León Trahtemberg
Correo, 31 de octubre del 2025
Durante décadas, ser un buen alumno significaba sacar buenas notas, obedecer y cumplir las reglas. Ese modelo prometía acceso a la universidad, empleo estable y una vida ordenada. Pero ese contrato social se rompió: hoy el mérito ya no garantiza el futuro y los jóvenes lo saben. Perciben que el tablero está manipulado y que las recompensas ya no dependen del esfuerzo. El colegio sigue actuando como si el mundo no hubiera cambiado. Evalúa con las mismas métricas de hace cincuenta años y espera que los estudiantes sigan creyendo que los premios vendrán después del sacrificio. Pero los adultos ya no pueden prometer ni estabilidad, ni justicia, ni coherencia. Los jóvenes han dejado de creer. Mientras los adultos los tildan de apáticos o carentes de valores, ellos viven una lucidez amarga: saben que aprobar exámenes no los protegerá de la precariedad laboral, la desigualdad ni la soledad amplificada por las redes. Entienden que el éxito no depende del promedio, sino de los contactos.
Tal vez hoy ser un buen alumno signifique otra cosa: pensar por cuenta propia, distinguir entre ruido y verdad, mantener la curiosidad en medio del desencanto.
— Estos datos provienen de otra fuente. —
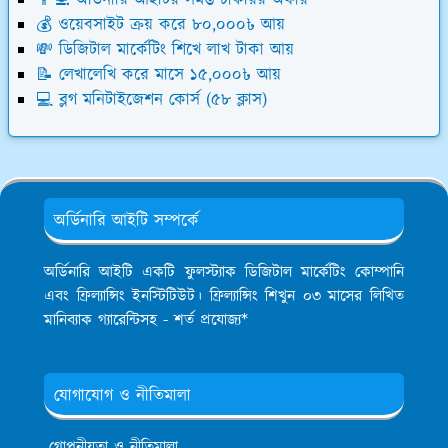
💰 ওয়েবসাইট ক্রয় করে ৮০,০০০৳ আয়
💸 ডিজিটাল মার্কেটিং শিখে লাখ টাকা আয়
📝 লেখালেখি করে মাসে ১৫,০০০৳ আয়
💻 ব্লগ মনিটাইজেশন কোর্স (৫৮ ক্লাস)
অর্ডিনারি আইটি সম্পর্কে
অর্ডিনারি আইটি একটি ফুলস্ট্যাক ডিজিটাল মার্কেটিং কোম্পানি
এবং ফ্রিল্যান্সিং ইনস্টিটিউট। ফ্রিল্যান্সিং শিখুন ০৩ মাসের লিখিত
মানিব্যাক গ্যারেন্টিসহ - শর্ত প্রযোজ্য*
যোগাযোগ ও নীতিমালা
গোপনীয়তা ও নীতিমালা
No se trata de obedecer, sino de encontrar sentido en medio de la incertidumbre. Y quizá uno de los indicadores de éxito sea la capacidad de mantener la esperanza sin necesidad de anestesiarse con antidepresivos o psicoactivos que redibujan la realidad.
La tarea de los adultos es ofrecer experiencias que devuelvan a los jóvenes la sensación de que su acción importa: escuelas donde el esfuerzo genere impacto y la esperanza se practique, no se predique.